Leonard, who first discovered Valley Creek in 1982, describes it as one of nature’s happy surprises. It had been a stocked stream until the mid-1970s, when the discovery of PCBs in nearby soil put a stop to that. 

“Within a few years, people realized that the stream was full of naturally producing wild brown trout,” Leonard said. “We think that enough of the stocked fish survived that they were able to breed, although it is also possible that some trout are coming down through cold water tributaries.”

The Wissahickon Creek, which is stocked every spring by the PA Fish and Game Commission, is also popular. While that creek isn’t cold enough to support wild trout, the temperatures stay cool enough until about mid-June that “they’re usually pretty thick in the water starting from Bells Mill Road down to the Valley Green Inn,” Leonard said.

“It’s what they call a “put and take” fishery, which means pretty much what it sounds like,” he said. “And you can also eat those fish if you choose to. They test the water before stocking.”

Getting started

Just the basics – a rod, a fly line and a starter set of flies will run you about $350, Moran said. Orvis offers its own line of fly fishing products and also runs a Saturday casting class in their parking lot starting in March, which lasts throughout the summer, and fly tying classes in the winter. 

“That’s really fun - when you catch a fish with a fly that you tied yourself, that’s a pretty good feeling,” he said. 

For those who want something more, TCO Unlimited is the only full-service fly fishing shop in the area. It has four Pennsylvania stores within an hour’s drive from Philadelphia – and offers a much wider range of products.

“We have a guide service, a variety of classes and schools, and we host international trips,” he said Gliwa. “I just got back from the trip to Belize. We went down there to fish for Tarpon.”

In addition to a wide range of sophisticated fishing gear, TCO has a whole building dedicated just to the art of fly tying.

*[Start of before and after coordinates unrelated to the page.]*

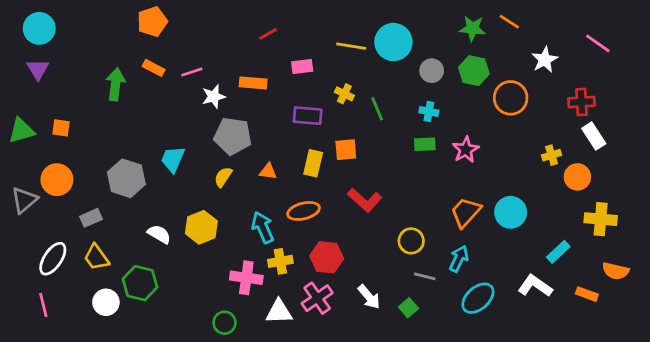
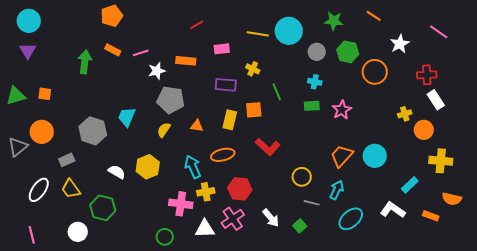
green star: (472, 28) -> (334, 21), moved
green line: (377, 109) -> (277, 92), moved
white circle: (106, 302) -> (78, 232), moved
pink line: (43, 305) -> (32, 235), moved

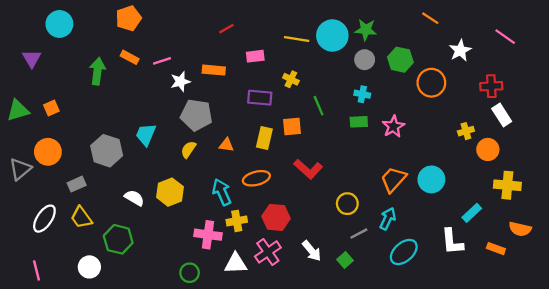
cyan circle: (29, 21) -> (59, 24), moved
green star: (334, 21) -> (366, 30), moved
orange square: (45, 94) -> (51, 108), turned -32
gray line: (312, 203) -> (359, 234), turned -42
white L-shape: (393, 210) -> (452, 242), turned -130

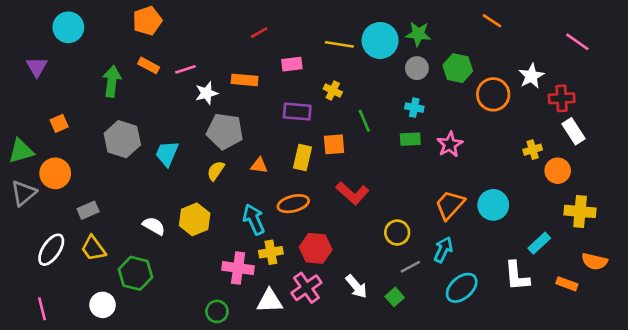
white star: (460, 50) -> (531, 76), moved
green triangle: (18, 110) -> (21, 151), moved
gray hexagon: (107, 151) -> (122, 139), moved

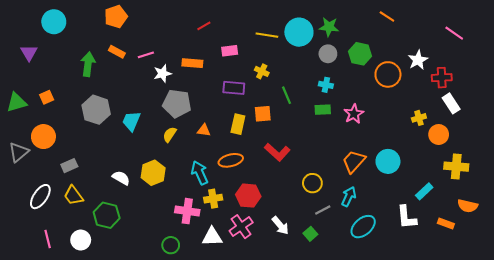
green triangle: (21, 151) -> (17, 102), moved
pink line: (42, 309) -> (48, 239), moved

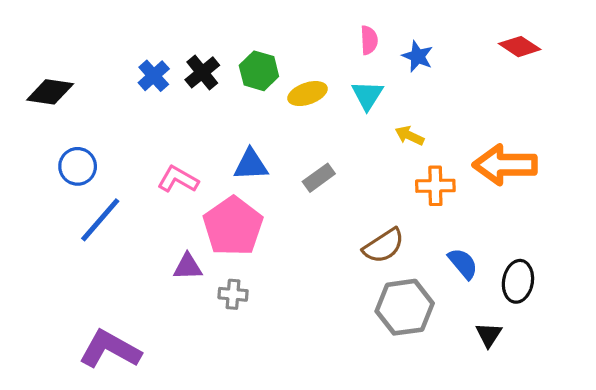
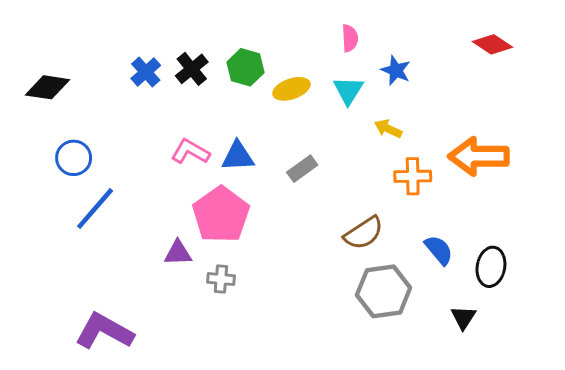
blue star: (418, 56) -> (396, 70), moved
pink L-shape: (178, 179) -> (190, 152), moved

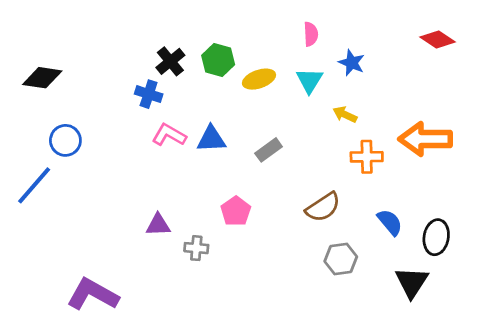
blue cross: (146, 72) -> (149, 94), moved, turned -30
blue line: (95, 209) -> (34, 185), moved
pink pentagon: (221, 215) -> (236, 211), moved, size x0.6
gray hexagon: (384, 291) -> (341, 259), size x0.7
black triangle: (463, 317) -> (412, 282), size x1.5

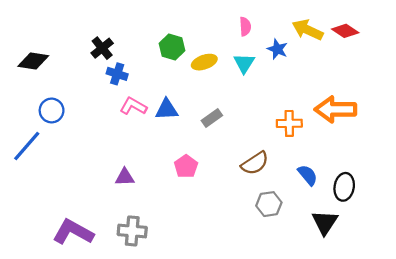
black cross: (170, 61) -> (102, 48), moved
yellow arrow: (345, 115) -> (308, 30), moved, size x1.6
gray cross: (196, 248) -> (132, 231), moved, size x1.5

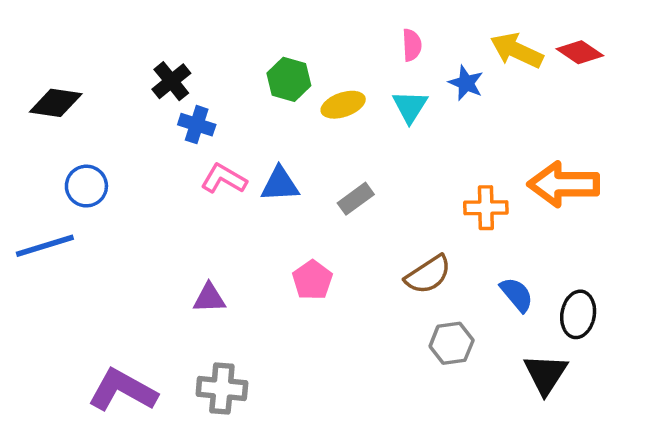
blue line: (27, 146) -> (45, 246), turned 32

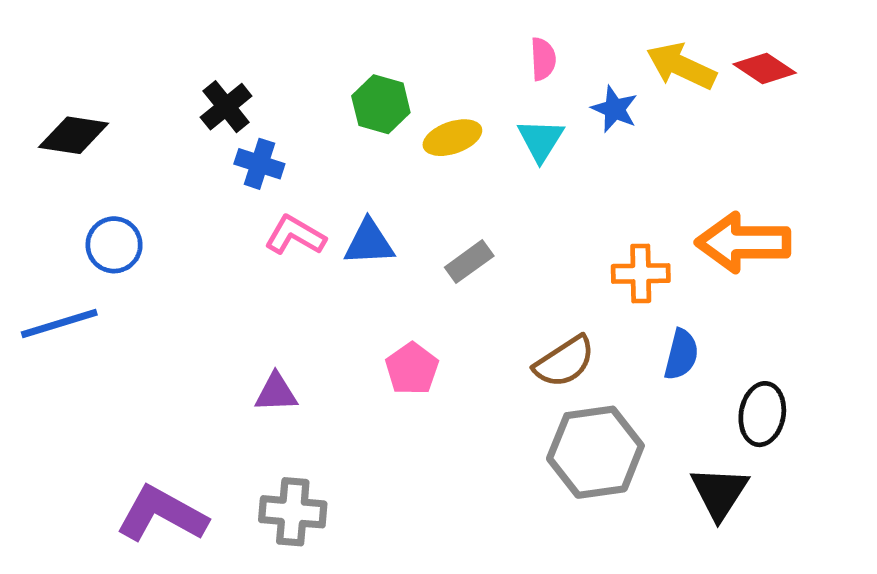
blue semicircle: (517, 295) -> (681, 354), moved, turned 54
gray hexagon: (452, 343) -> (595, 452), size x1.6

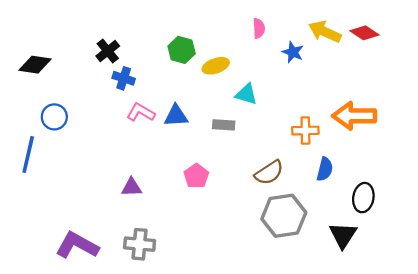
cyan triangle: (541, 140) -> (246, 94), moved, turned -45
gray rectangle: (469, 262) -> (224, 125), turned 40
blue line: (59, 324) -> (28, 154), turned -60

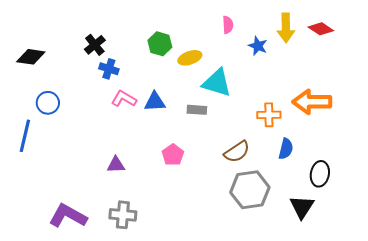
yellow arrow: (325, 32) -> (286, 28), turned -116
cyan triangle: (246, 94) -> (217, 83), size x1.5

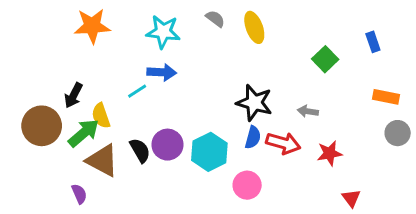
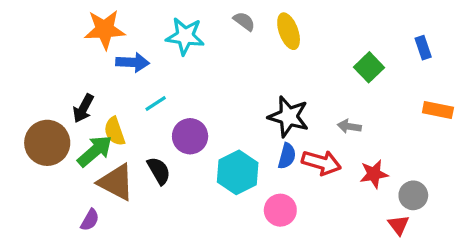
blue arrow: (162, 72) -> (133, 62), moved
gray circle: (398, 133) -> (413, 195), moved
purple circle: (167, 145) -> (190, 136), moved
purple semicircle: (79, 194) -> (90, 220), turned 54

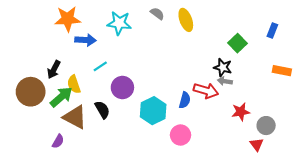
blue rectangle: (423, 48) -> (272, 30), turned 40
black star: (289, 117) -> (223, 67), moved, size x0.7
red arrow: (321, 163) -> (206, 91), moved

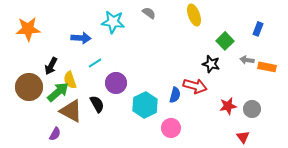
orange star: (68, 19) -> (28, 29), moved
yellow ellipse: (186, 20) -> (194, 15), moved
gray arrow: (225, 81) -> (247, 60), moved
gray circle: (266, 126) -> (252, 109), moved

“There is indeed an art to that, and a big part of the sport for some people,” he said. “In my shop right now, I have hundreds of different animal skins and feathers, which we use to make things that imitate something that a fish would want to eat.”

Tips from the experts

Once you’ve got your gear, you can head out on your own, take a class or join a club. Whichever you choose, most experts suggest starting with something easy – a small panfish, perhaps, or a stocked trout stream right after opening day, when the stream is full of hungry fish. 

That’s especially true when you're teaching kids, he said.

“If you want them to take to it, you have to make sure that they actually catch a fish,” Coes said. “Whatever you had to do - make sure they catch one.”

“It can be very frustrating, especially at first,” Coes continued, adding that fly fishermen “spend an inordinate amount of time tying new things onto the end of their line.

And once you’ve caught on, they say, it’s important to keep at it. 

“You won’t get good at it if you just do it once or twice a year,” Leonard said. 

It’s particularly important to slow down and pay close attention to how you interact with the natural world. 

“Trout can see on both sides of their head, and they are very wary of anything moving above them. They notice the slightest little thing – and can feel something being tossed into the stream from 10 feet away,” Coes said. 

And yes, there is some entomology involved. 

“Your task is to identify what bugs the fish are eating that day, what stage of its life cycle it’s in, and then look through your fly box for a reasonable imitation of that particular bug,” Coes said. 

Words of wisdom

But most of all, they say, just relax and enjoy the beauty of it all. Because wherever you find good trout fishing, you’ll find a naturally beautiful place. And if you do it right, fly fishing can be a kind of meditation.

“Once you get out on the water and start fishing, everything else can just fall away. You’re concentrating so hard on what you’re doing that anything that may not be going right in your life just disappears,” Leonard said. “And then, when you look down at that wild fish after you’ve caught it, and you're getting ready to let it go, it looks like a jewel in your hand.”